Apply Filter
You can use the Apply Filter function when you want to keep or remove certain rows of data from the View based on some condition(s). These conditions are also applicable in other Tasks.
Quickstart
Let's use the same download dataset as above to reach the final output using the Apply Filter rule.
- Go to Transform > Label, Filter and Replace > Apply Filter.
- Select Keep from the Keep/Remove option to include the values which satisfy the condition;
- Select Gender from the column drop-down;
- Select is from the operator list;
- Select Value from the operand list;
- Select the operand value Female;
- Click Apply.
Fundamentals
In order to use filters effectively, let’s understand the following terminologies:
Condition
A condition is a statement against which every row of data is checked. The rows that satisfy the condition appear in the results.
Value or Column Value
A condition in Mammoth has two types of operands: Value and Common Value.
- Value
A Value
lets you build a condition attached to any value from the selected column. For example,
in the above dataset, we can filter the Gender data for one of the two values -
“Female” or "Male".
- Column Value
A Column Value
lets you build a condition connected to values in another Column.
For example, in the example dataset above, a Column Value operand
can help compare the exam marks over two semesters for all students.
If we want to select the best performing students in Sem-1, we can build a condition comparing one (Sem-1) column with another (Sem-2) using the greater-than operator. The result is below:
Student Gender English (Sem-1) English (Sem-2) Alice Female 95 90 Chuck Male 80 60
Building Complex Conditions
Let’s take a look at the example dataset again. Suppose you want to filter the Gender data to show all “Female” exam marks in English in Sem-1 greater than 70. You’ll need to build two conditions for the Task using the AND or OR operation.To build multiple conditions, click on the ‘+’ icon.

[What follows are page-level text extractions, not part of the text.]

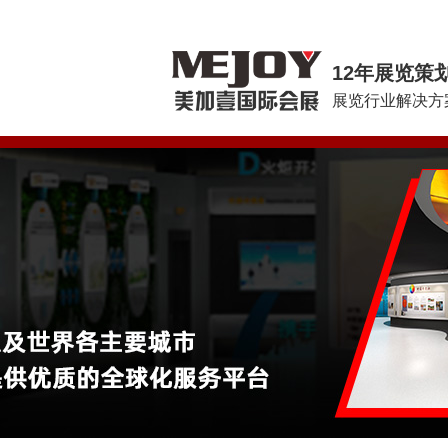
12年展览策
展览行业解决方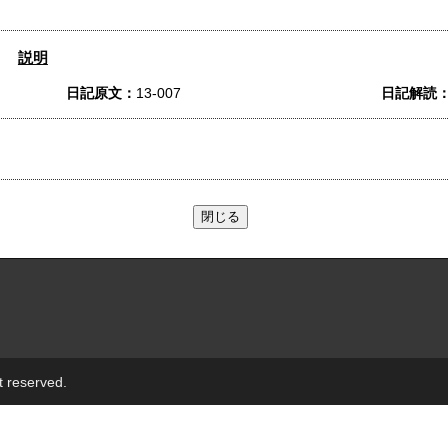
説明
日記原文：
13-007
日記解読
t reserved.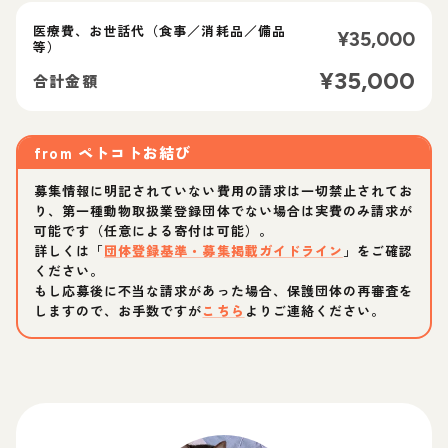
医療費、お世話代（食事／消耗品／備品
¥
35,000
等）
¥
35,000
合計金額
from
ペトコトお結び
募集情報に明記されていない費用の請求は一切禁止されてお
り、第一種動物取扱業登録団体でない場合は実費のみ請求が
可能です（任意による寄付は可能）。
詳しくは「
団体登録基準・募集掲載ガイドライン
」をご確認
ください。
もし応募後に不当な請求があった場合、保護団体の再審査を
しますので、お手数ですが
こちら
よりご連絡ください。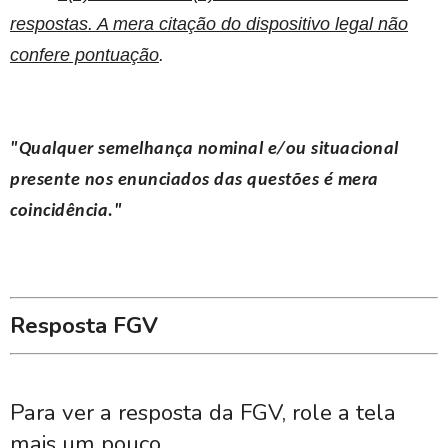
respostas. A mera citação do dispositivo legal não
confere pontuação
.
"Qualquer semelhança nominal e/ou situacional
presente nos enunciados das questões é mera
coincidência."
Resposta FGV
Para ver a resposta da FGV, role a tela
mais um pouco...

To solve the problem above, create two conditions:
- Gender is “Female”.
- Value of English (Sem-1) column is greater than 70.
Setting “AND” on both conditions to true will get the desired result.

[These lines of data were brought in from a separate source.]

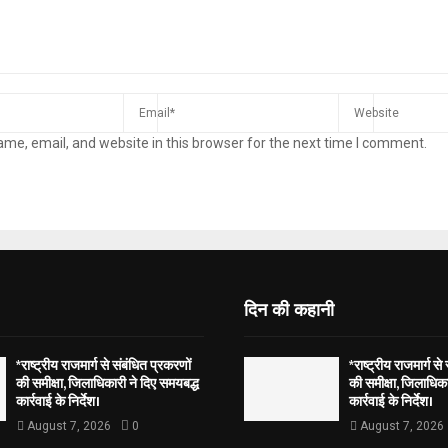
me, email, and website in this browser for the next time I comment.
दिन की कहानी
*राष्ट्रीय राजमार्ग से संबंधित प्रकरणों
*राष्ट्रीय राजमार्ग से
की समीक्षा, जिलाधिकारी ने दिए समयबद्ध
की समीक्षा, जिलाधिका
कार्रवाई के निर्देश।
कार्रवाई के निर्देश।
August 7, 2026
0
August 7, 2026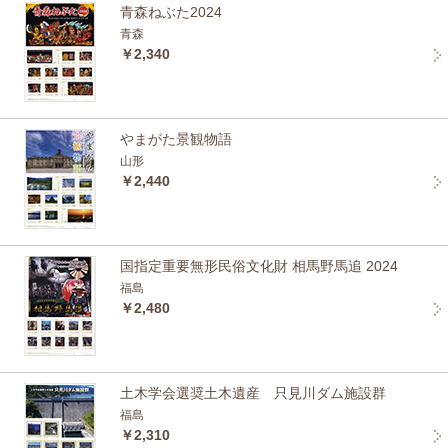
青森ねぶた2024
青森
￥2,340
やまがた景観物語
山形
￥2,440
国指定重要無形民俗文化財 相馬野馬追 2024
福島
￥2,480
土木学会選奨土木遺産 只見川ダム施設群
福島
￥2,310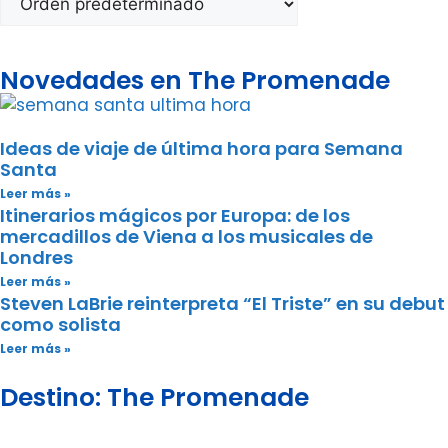
Novedades en The Promenade
Ideas de viaje de última hora para Semana
Santa
Leer más »
Itinerarios mágicos por Europa: de los
mercadillos de Viena a los musicales de
Londres
Leer más »
Steven LaBrie reinterpreta “El Triste” en su debut
como solista
Leer más »
Destino: The Promenade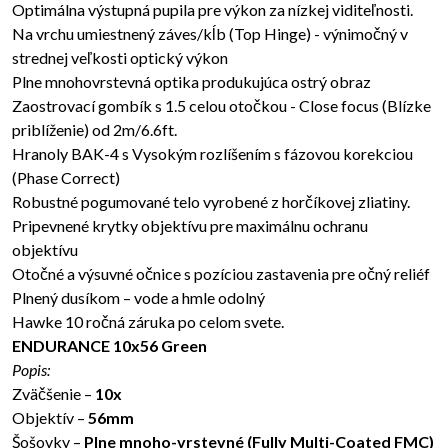
Optimálna výstupná pupila pre výkon za nízkej viditeľnosti.
Na vrchu umiestnený záves/kĺb (Top Hinge) - výnimočný v
strednej veľkosti optický výkon
Plne mnohovrstevná optika produkujúca ostrý obraz
Zaostrovací gombík s 1.5 celou otočkou - Close focus (Blízke
priblíženie) od 2m/6.6ft.
Hranoly BAK-4 s Vysokým rozlíšením s fázovou korekciou
(Phase Correct)
Robustné pogumované telo vyrobené z horčíkovej zliatiny.
Pripevnené krytky objektívu pre maximálnu ochranu
objektívu
Otočné a výsuvné očnice s pozíciou zastavenia pre očný reliéf
Plnený dusíkom – vode a hmle odolný
Hawke 10 ročná záruka po celom svete.
ENDURANCE 10x56 Green
Popis:
Zväčšenie –
10x
Objektív –
56mm
Šošovky –
Plne mnoho-vrstevné (Fully Multi-Coated FMC)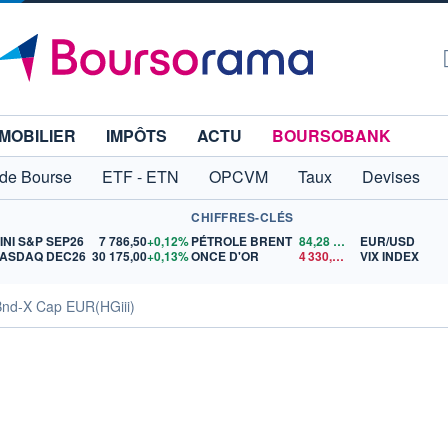
MOBILIER
IMPÔTS
ACTU
BOURSOBANK
 de Bourse
ETF - ETN
OPCVM
Taux
Devises
CHIFFRES-CLÉS
INI S&P SEP26
7 786,50
+0,12%
PÉTROLE BRENT
84,28
$US
EUR/USD
ASDAQ DEC26
30 175,00
+0,13%
ONCE D'OR
4 330,68
$US
VIX INDEX
Bnd-X Cap EUR(HGiii)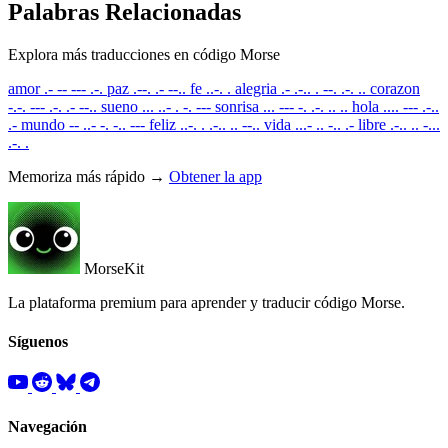
Palabras Relacionadas
Explora más traducciones en código Morse
amor
.- -- --- .-.
paz
.--. .- --..
fe
..-. .
alegria
.- .-.. . --. .-. ..
corazon
-.-. --- .-. .- --..
sueno
... ..- . -. ---
sonrisa
... --- -. .-. .. ..
hola
.... --- .-..
.-
mundo
-- ..- -. -.. ---
feliz
..-. . .-.. .. --..
vida
...- .. -.. .-
libre
.-.. .. -...
.-. .
Memoriza más rápido →
Obtener la app
MorseKit
La plataforma premium para aprender y traducir código Morse.
Síguenos
Navegación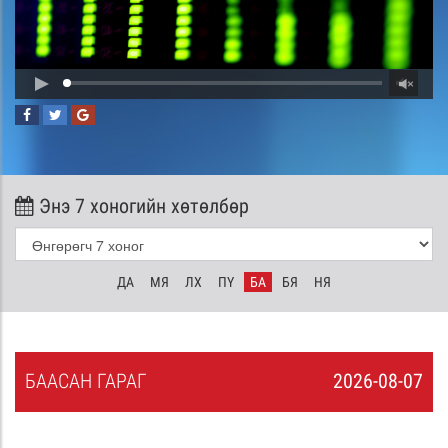
Энэ 7 хоногийн хөтөлбөр
ДА
МЯ
ЛХ
ПҮ
БА
БЯ
НЯ
БА
АСАН
ГАРАГ
2026-08-07
6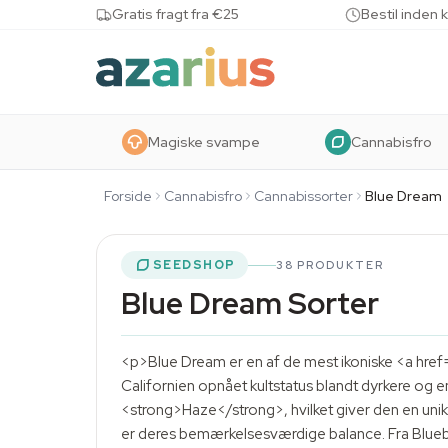
Skip to content
Gratis fragt fra €25
Bestil inden 
Magiske svampe
Cannabisfro
Forside
Cannabisfro
Cannabissorter
Blue Dream
SEEDSHOP
38 PRODUKTER
Blue Dream Sorter
<p>Blue Dream er en af de mest ikoniske <a href
Californien opnået kultstatus blandt dyrkere og
<strong>Haze</strong>, hvilket giver den en uni
er deres bemærkelsesværdige balance. Fra Blueb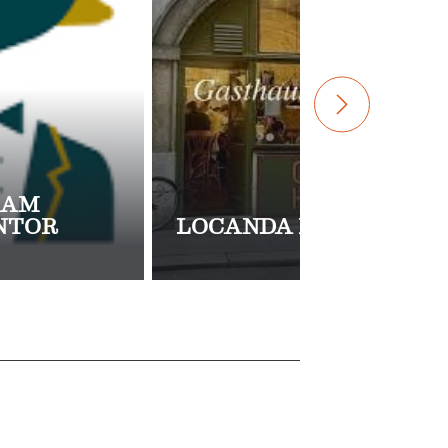
 AM
NTOR
LOCANDA PÖSCHL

Or perhaps you want to select the students with average marks of more than 65 but less than 80 in English across both Semesters or who scored above 90 in Sem-1. From the defined selection criteria, this requires two conditions. But the first condition needs to compare the marks for both semesters which means there is a condition within a condition, also called a nested condition. To create a nested condition, click on the ‘→’ icon.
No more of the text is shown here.